Geneva: Caribbean coral reefs could disappear within 20 years as overfishing has all but wiped out the fish that feast on coral-smothering algae, the UN and an international conservation watchdog warned on Wednesday.

Just a sixth of the original coral cover exists today in the region, which is home to nine per cent of the world’s coral reefs, according to study by the International Union for Conservation of Nature (IUCN) and the UN’s environment agency.

The report warned that “Caribbean coral reefs have suffered massive losses of corals since the early 1980s due to a wide range of human impacts” such as overfishing, pollution and global warming.

In the past 40 years alone, 50 Caribbean reefs have been wiped out, the study showed, adding that “most Caribbean coral reefs may disappear in the next 20 years”.

“The rate at which Caribbean corals have been declining is truly alarming,” said Carl Gustaf Lundin, who heads the IUCN’s Global Marine and Polar Programme.

Climate change, which makes oceans more acidic and causes coral bleaching, has long been thought to be the main culprit behind the decline of coral reefs — considered among the most diverse ecosystems on the planet.
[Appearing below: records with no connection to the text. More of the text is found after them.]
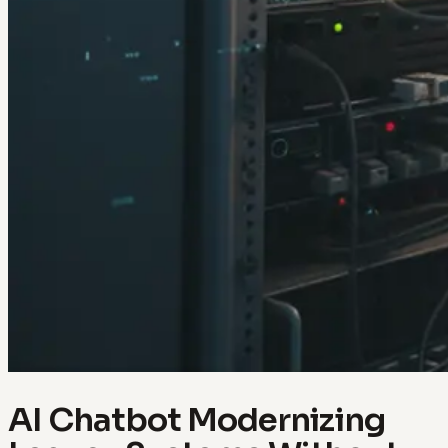
AI Chatbot Modernizing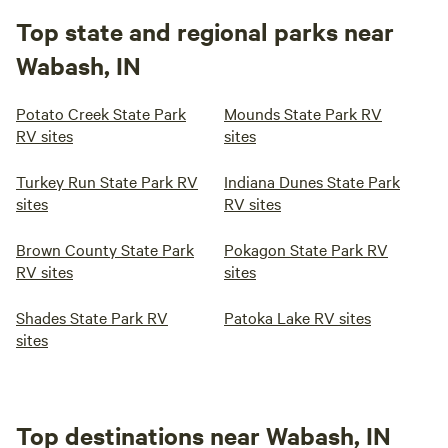
Top state and regional parks near
Wabash, IN
Potato Creek State Park
Mounds State Park RV
RV sites
sites
Turkey Run State Park RV
Indiana Dunes State Park
sites
RV sites
Brown County State Park
Pokagon State Park RV
RV sites
sites
Shades State Park RV
Patoka Lake RV sites
sites
Top destinations near Wabash, IN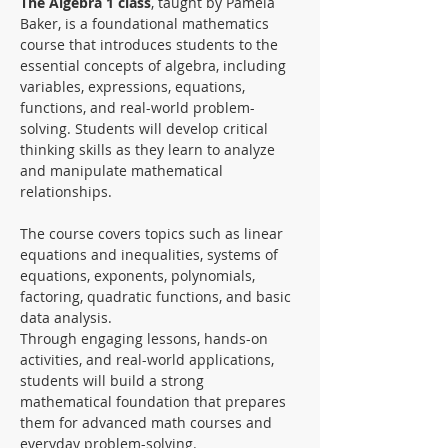
The Algebra 1 class
, taught by Pamela 
Baker, is a foundational mathematics 
course that introduces students to the 
essential concepts of algebra, including 
variables, expressions, equations, 
functions, and real-world problem-
solving. Students will develop critical 
thinking skills as they learn to analyze 
and manipulate mathematical 
relationships. 
The course covers topics such as linear 
equations and inequalities, systems of 
equations, exponents, polynomials, 
factoring, quadratic functions, and basic 
data analysis.
Through engaging lessons, hands-on 
activities, and real-world applications, 
students will build a strong 
mathematical foundation that prepares 
them for advanced math courses and 
everyday problem-solving.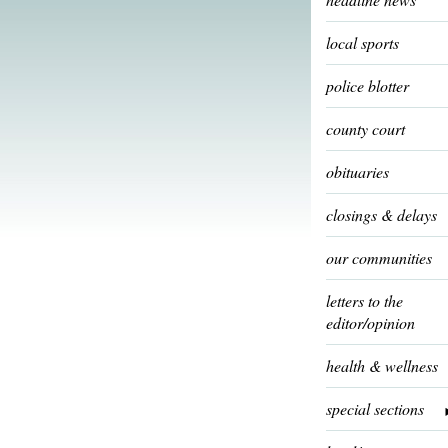
local sports
police blotter
county court
obituaries
closings & delays
our communities
letters to the
editor/opinion
health & wellness
special sections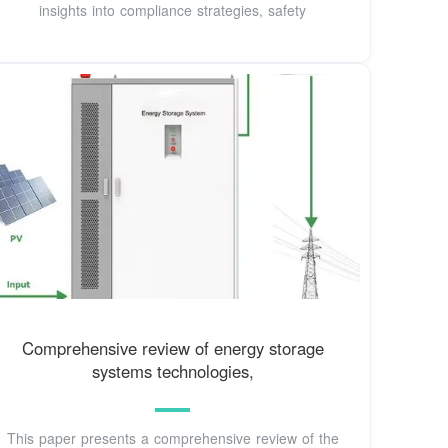
insights into compliance strategies, safety
Comprehensive review of energy storage
systems technologies,
This paper presents a comprehensive review of the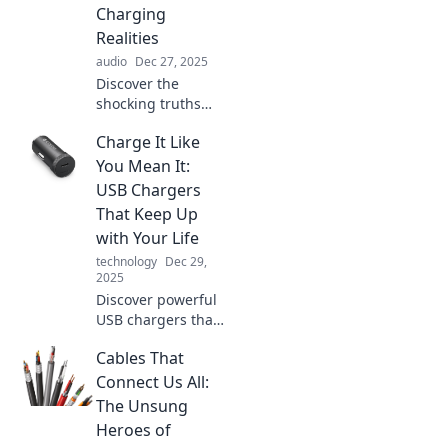
Charging
Realities
audio
Dec 27, 2025
Discover the
shocking truths
behind battery
Charge It Like
myths and the
reality of charging!
You Mean It:
Unplug the
USB Chargers
nonsense and
That Keep Up
power up your
with Your Life
knowledge now!
technology
Dec 29,
2025
Discover powerful
USB chargers that
match your fast-
Cables That
paced lifestyle.
Never run out of
Connect Us All:
battery again—
The Unsung
charge it like you
Heroes of
mean it!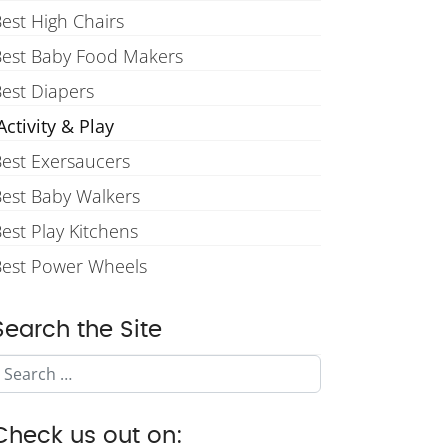
est High Chairs
Best Baby Food Makers
est Diapers
ctivity & Play
est Exersaucers
est Baby Walkers
est Play Kitchens
Best Power Wheels
Search the Site
Search
Check us out on: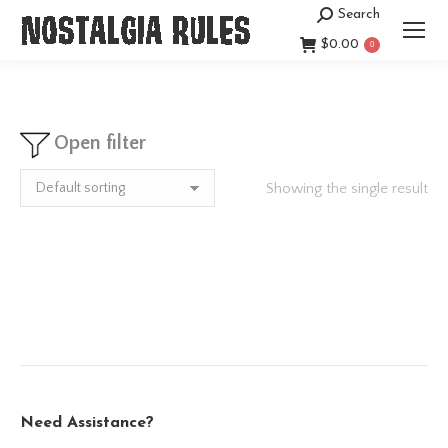
Search
Search:
$
0.00
0
Open filter
Showing the single result
Need Assistance?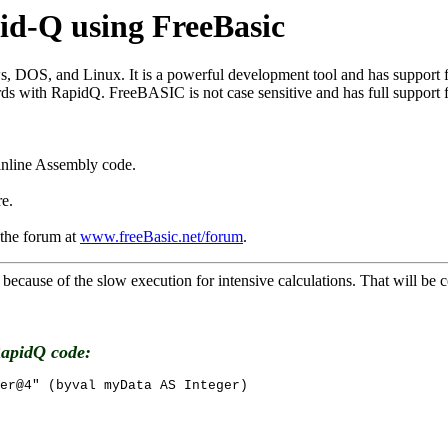
id-Q using FreeBasic
 DOS, and Linux. It is a powerful development tool and has support f
th RapidQ. FreeBASIC is not case sensitive and has full support for p
 inline Assembly code.
ore.
 the forum at
www.freeBasic.net/forum
.
cause of the slow execution for intensive calculations. That will 
RapidQ code:
er@4" (byval myData AS Integer)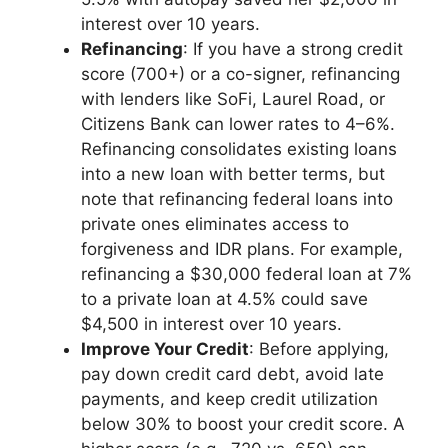
interest over 10 years.
Refinancing
: If you have a strong credit
score (700+) or a co-signer, refinancing
with lenders like SoFi, Laurel Road, or
Citizens Bank can lower rates to 4–6%.
Refinancing consolidates existing loans
into a new loan with better terms, but
note that refinancing federal loans into
private ones eliminates access to
forgiveness and IDR plans. For example,
refinancing a $30,000 federal loan at 7%
to a private loan at 4.5% could save
$4,500 in interest over 10 years.
Improve Your Credit
: Before applying,
pay down credit card debt, avoid late
payments, and keep credit utilization
below 30% to boost your credit score. A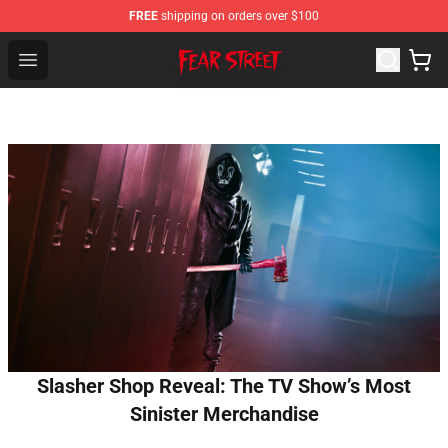
FREE
shipping on orders over $100
Fear Street Store - Official Fear Street Merchandise Shop
Open menu
Slasher Shop Reveal: The TV Show’s Most
Sinister Merchandise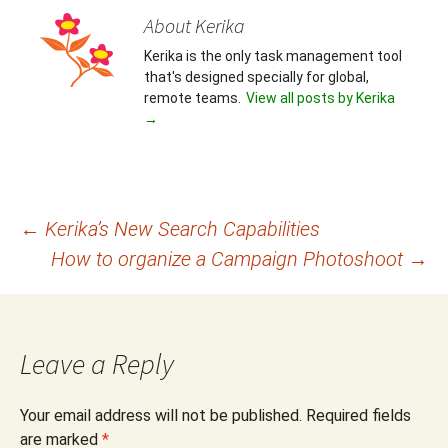
About Kerika
Kerika is the only task management tool
that's designed specially for global,
remote teams.
View all posts by Kerika
→
Post
←
Kerika’s New Search Capabilities
How to organize a Campaign Photoshoot
→
navigation
Leave a Reply
Your email address will not be published.
Required fields
are marked
*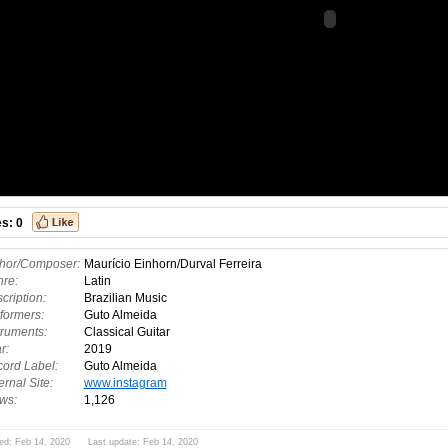
es:
0
hor/Composer:
Maurício Einhorn/Durval Ferreira
re:
Latin
cription:
Brazilian Music
formers:
Guto Almeida
truments:
Classical Guitar
r:
2019
ord Label:
Guto Almeida
ernal Site:
www.instagram
ws:
1,126
ed: Feb 14, 2020 Last update: Feb 14, 2020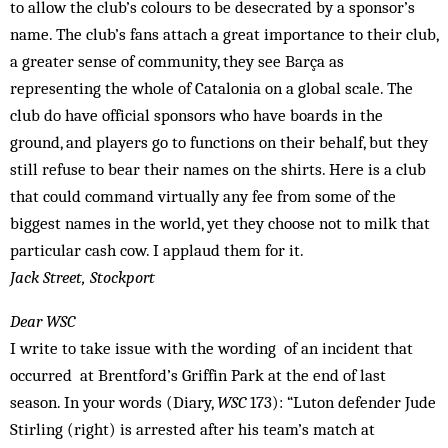
to allow the club’s colours to be desecrated by a sponsor’s
name. The club’s fans attach a great importance to their club,
a greater sense of community, they see Barça as
representing the whole of Catalonia on a global scale. The
club do have official sponsors who have boards in the
ground, and players go to functions on their behalf, but they
still refuse to bear their names on the shirts. Here is a club
that could command virtually any fee from some of the
biggest names in the world, yet they choose not to milk that
particular cash cow. I applaud them for it.
Jack Street, Stockport
Dear WSC
I write to take issue with the wording of an incident that
occurred at Brentford’s Griffin Park at the end of last
season. In your words (Diary,
WSC
173): “Luton defender Jude
Stirling (right) is arrested after his team’s match at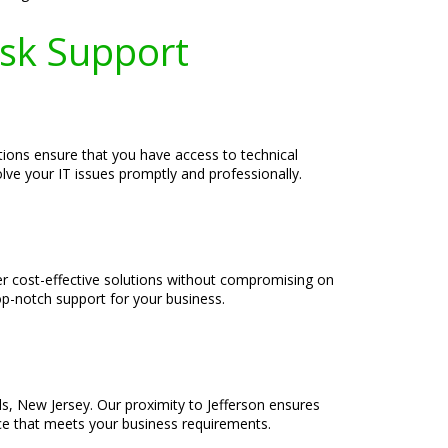
esk Support
tions ensure that you have access to technical
olve your IT issues promptly and professionally.
er cost-effective solutions without compromising on
op-notch support for your business.
ls, New Jersey. Our proximity to Jefferson ensures
ice that meets your business requirements.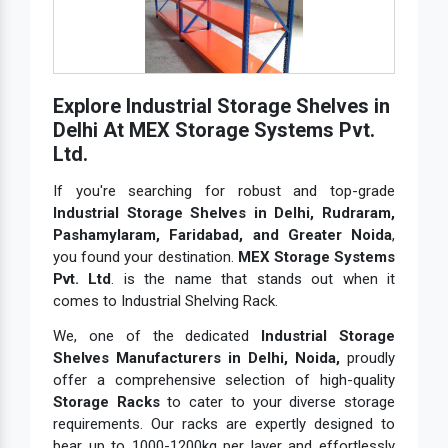
Explore Industrial Storage Shelves in
Delhi At MEX Storage Systems Pvt.
Ltd.
If you're searching for robust and top-grade
Industrial Storage Shelves in Delhi, Rudraram,
Pashamylaram, Faridabad, and Greater Noida
,
you found your destination.
MEX Storage Systems
Pvt. Ltd
. is the name that stands out when it
comes to Industrial Shelving Rack.
We, one of the dedicated
Industrial Storage
Shelves Manufacturers in Delhi, Noida,
proudly
offer a comprehensive selection of high-quality
Storage Racks
to cater to your diverse storage
requirements. Our racks are expertly designed to
bear up to 1000-1200kg per layer and effortlessly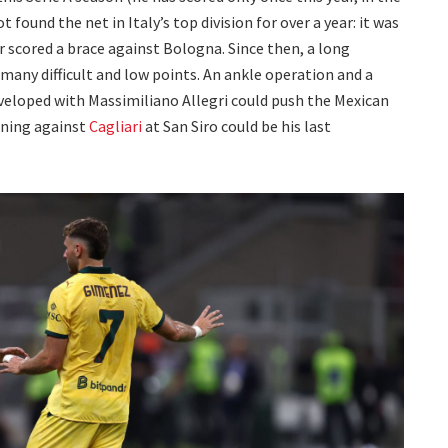
 found the net in Italy’s top division for over a year: it was
 scored a brace against Bologna. Since then, a long
any difficult and low points. An ankle operation and a
developed with Massimiliano Allegri could push the Mexican
ening against
Cagliari
at San Siro could be his last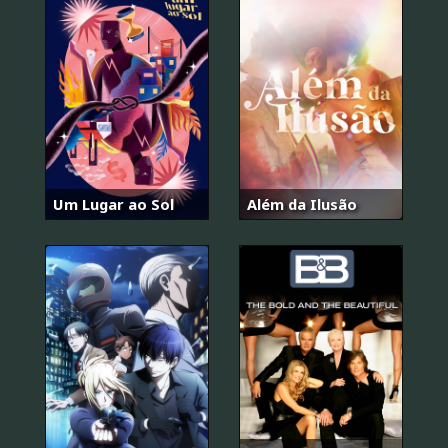
Um Lugar ao Sol
Além da Ilusão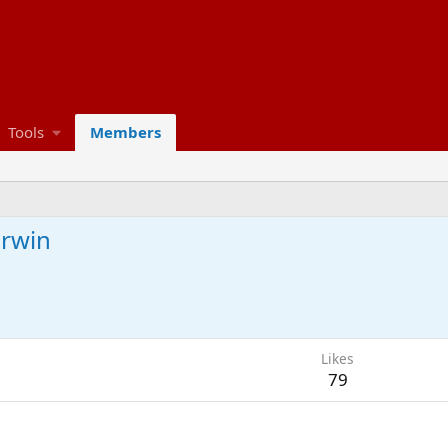
Tools
Members
arwin
Likes
79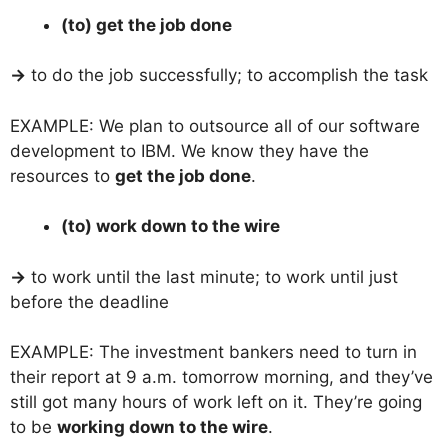
(to) get the job done
→
to do the job successfully; to accomplish the task
EXAMPLE: We plan to outsource all of our software
development to IBM. We know they have the
resources to
get the job done
.
(to) work down to the wire
→
to work until the last minute; to work until just
before the deadline
EXAMPLE: The investment bankers need to turn in
their report at 9 a.m. tomorrow morning, and they’ve
still got many hours of work left on it. They’re going
to be
working down to the wire
.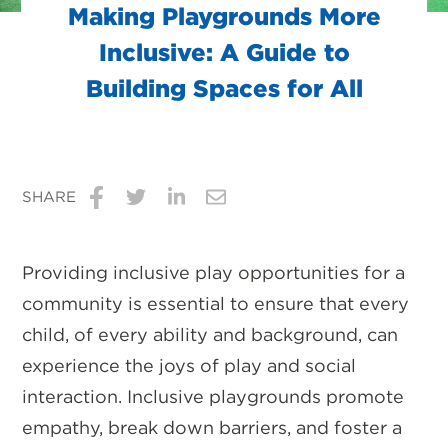
Making Playgrounds More
Inclusive: A Guide to
Building Spaces for All
SHARE
Share
Share
Share
Share
on
on
on
via
Providing inclusive play opportunities for a
Facebook
Twitter
LinkedIn
Email
community is essential to ensure that every
child, of every ability and background, can
experience the joys of play and social
interaction. Inclusive playgrounds promote
empathy, break down barriers, and foster a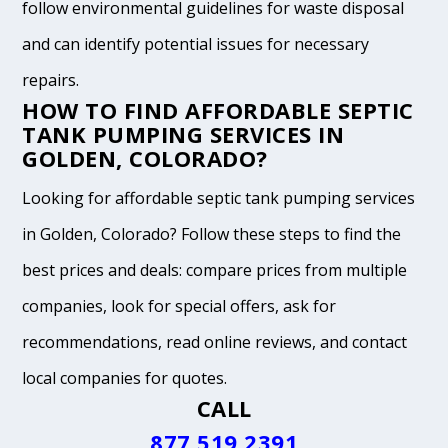
follow environmental guidelines for waste disposal
and can identify potential issues for necessary
repairs.
HOW TO FIND AFFORDABLE SEPTIC
TANK PUMPING SERVICES IN
GOLDEN, COLORADO?
Looking for affordable septic tank pumping services
in Golden, Colorado? Follow these steps to find the
best prices and deals: compare prices from multiple
companies, look for special offers, ask for
recommendations, read online reviews, and contact
local companies for quotes.
CALL
877.519.2391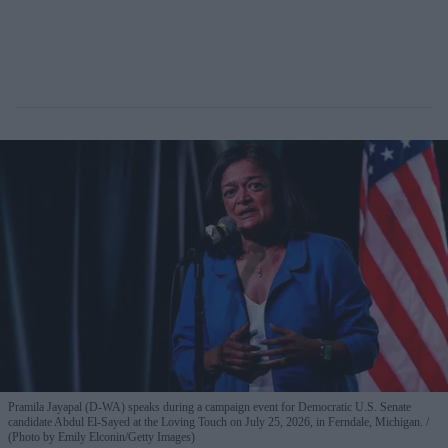
Pramila Jayapal (D-WA) speaks during a campaign event for Democratic U.S. Senate
candidate Abdul El-Sayed at the Loving Touch on July 25, 2026, in Ferndale, Michigan.
(Photo by Emily Elconin/Getty Images)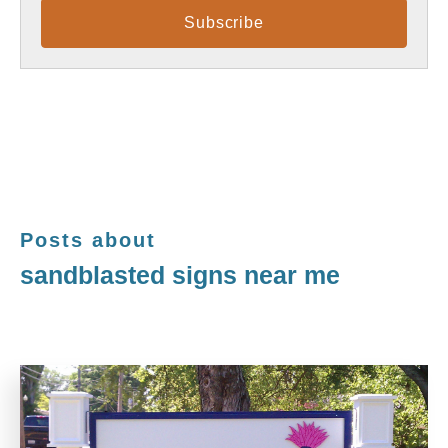
Posts about
sandblasted signs near me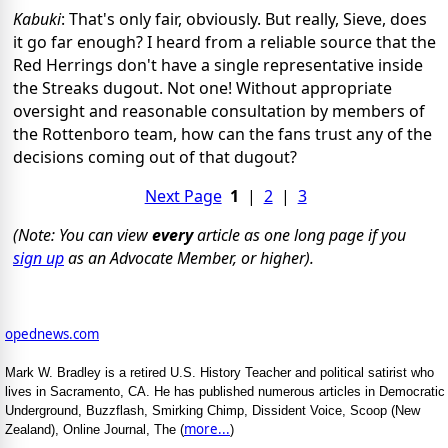
Kabuki
: That's only fair, obviously. But really, Sieve, does
it go far enough? I heard from a reliable source that the
Red Herrings don't have a single representative inside
the Streaks dugout. Not one! Without appropriate
oversight and reasonable consultation by members of
the Rottenboro team, how can the fans trust any of the
decisions coming out of that dugout?
Next Page
1
|
2
|
3
(Note: You can view
every
article as one long page if you
sign up
as an Advocate Member, or higher).
opednews.com
Mark W. Bradley is a retired U.S. History Teacher and political satirist who
lives in Sacramento, CA. He has published numerous articles in Democratic
Underground, Buzzflash, Smirking Chimp, Dissident Voice, Scoop (New
more...
Zealand), Online Journal, The (
)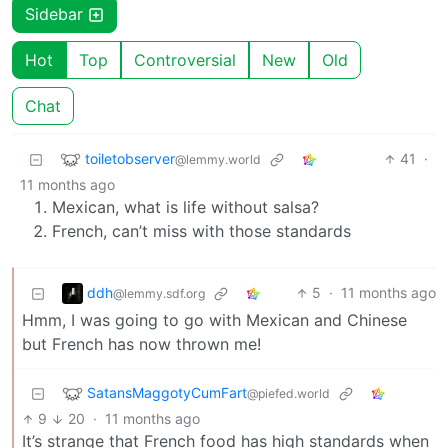
Sidebar
Hot
Top
Controversial
New
Old
Chat
toiletobserver
41
·
@lemmy.world
11 months ago
Mexican, what is life without salsa?
French, can’t miss with those standards
ddh
5
·
11 months ago
@lemmy.sdf.org
Hmm, I was going to go with Mexican and Chinese
but French has now thrown me!
SatansMaggotyCumFart
@piefed.world
9
20
·
11 months ago
It’s strange that French food has high standards when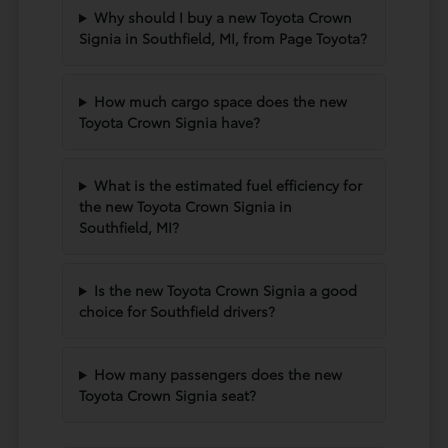
Why should I buy a new Toyota Crown
Signia in Southfield, MI, from Page Toyota?
How much cargo space does the new
Toyota Crown Signia have?
What is the estimated fuel efficiency for
the new Toyota Crown Signia in
Southfield, MI?
Is the new Toyota Crown Signia a good
choice for Southfield drivers?
How many passengers does the new
Toyota Crown Signia seat?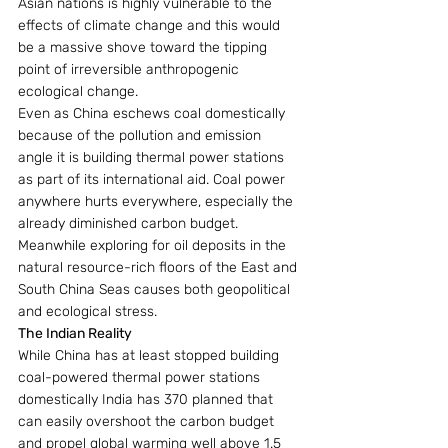
Asian nations is highly vulnerable to the 
effects of climate change and this would 
be a massive shove toward the tipping 
point of irreversible anthropogenic 
ecological change.
Even as China eschews coal domestically 
because of the pollution and emission 
angle it is building thermal power stations 
as part of its international aid. Coal power 
anywhere hurts everywhere, especially the 
already diminished carbon budget. 
Meanwhile exploring for oil deposits in the 
natural resource-rich floors of the East and 
South China Seas causes both geopolitical 
and ecological stress.
The Indian Reality
While China has at least stopped building 
coal-powered thermal power stations 
domestically India has 370 planned that 
can easily overshoot the carbon budget 
and propel global warming well above 1.5 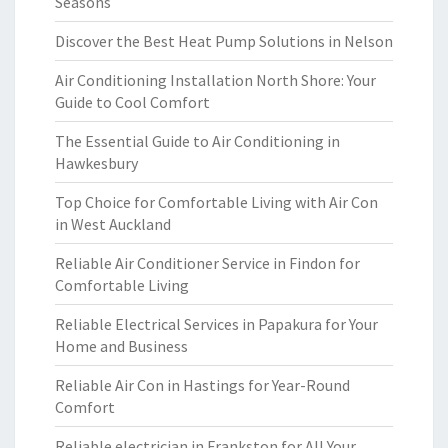
Seasons
Discover the Best Heat Pump Solutions in Nelson
Air Conditioning Installation North Shore: Your
Guide to Cool Comfort
The Essential Guide to Air Conditioning in
Hawkesbury
Top Choice for Comfortable Living with Air Con
in West Auckland
Reliable Air Conditioner Service in Findon for
Comfortable Living
Reliable Electrical Services in Papakura for Your
Home and Business
Reliable Air Con in Hastings for Year-Round
Comfort
Reliable electrician in Frankston for All Your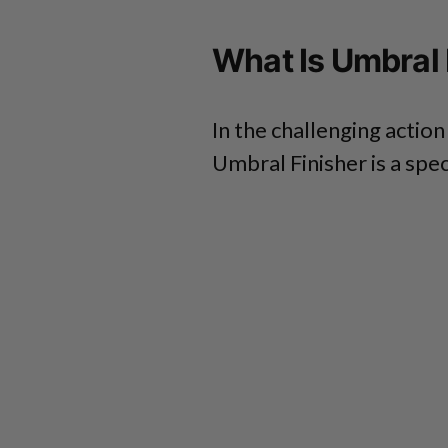
What Is Umbral 
In the challenging action
Umbral Finisher is a spe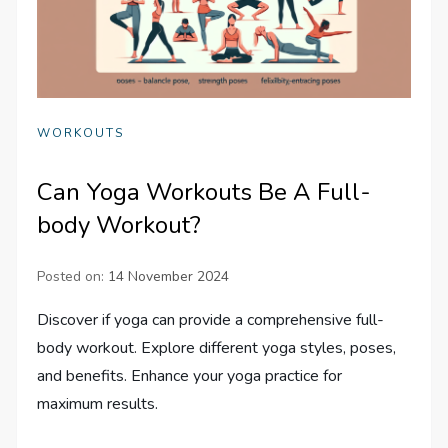
WORKOUTS
Can Yoga Workouts Be A Full-
body Workout?
Posted on:
14 November 2024
Discover if yoga can provide a comprehensive full-
body workout. Explore different yoga styles, poses,
and benefits. Enhance your yoga practice for
maximum results.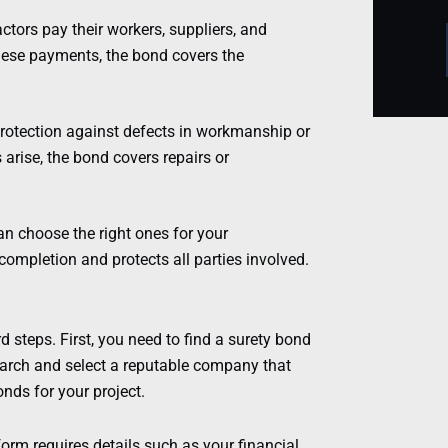
ors pay their workers, suppliers, and
these payments, the bond covers the
otection against defects in workmanship or
s arise, the bond covers repairs or
an choose the right ones for your
completion and protects all parties involved.
 steps. First, you need to find a surety bond
earch and select a reputable company that
nds for your project.
 form requires details such as your financial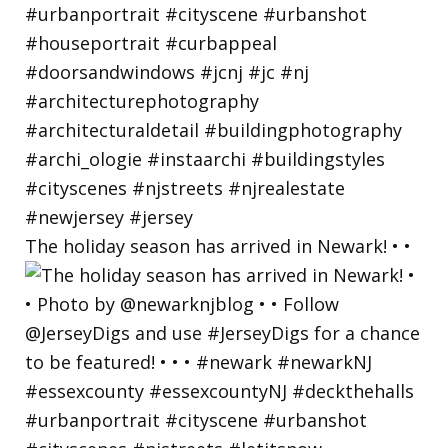
The holiday season has arrived in Newark! • •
But the study found the loss of parrotfish and sea urchin — the area’s main “grazers” — was by far the biggest driver of coral decline.

The two species feed on algae, which when left unchecked smothers the reefs, the report said.

An unidentified disease killed off most sea urchin in 1983, while intensive fishing throughout the 20th century has pushed the parrotfish population close to extinction in some areas.

“The loss of these species breaks the delicate balance of coral ecosystems,” the experts found.

Jeremy Jackson, the report’s lead author and IUCN’s senior adviser on coral reefs, said that even if climate change were to stop, “these reefs would continue their decline”.

But Lundin told AFP there was still time to reverse the devastating trend.

“The fate of Caribbean corals is not beyond our control and there are some very concrete steps that we can take to help them recover,” he said.

The 38 countries that border the reefs must fight overfishing, prevent fishermen coming too near the coast and cut the use of fish traps, Lundin said.

In addition, countries need to implement better zoning laws — blocking the construction of tourist hotels too close to the shore — and better manage their waste water, he added.

The report showed that some of the healthiest Caribbean coral reefs are those with large populations of grazing parrotfish, including the US Flower Garden Banks National Marine Sanctuary in the northern Gulf of Mexico, Bermuda and Bonaire.

These areas restrict or ban fishing harmful to parrotfish, the report said, hailing plans in Barbuda and elsewhere to follow suit.

But areas where parrotfish are not protected, including Jamaica, the Florida Reef Tract and the US Virgin Islands, “have suffered tragic declines,” it concluded.